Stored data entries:
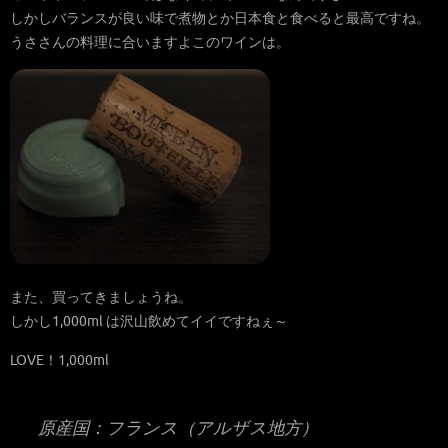
しかしバランスが良い味で煮物とか日本食と食べると最高ですね。
うささんの料理に合いますよこのワインは。
また、買ってきましょうね。
しかし1,000ml は沢山飲めてイイですねぇ～
LOVE！1,000ml
原産国：フランス（アルザス地方）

What the task requires: Reproduce the records above exactly, starting with the line that contains "しかし1,000ml は沢山飲めてイイですねぇ～" and ending with the last line.

Exercise response:
しかし1,000ml は沢山飲めてイイですねぇ～
LOVE！1,000ml
原産国：フランス（アルザス地方）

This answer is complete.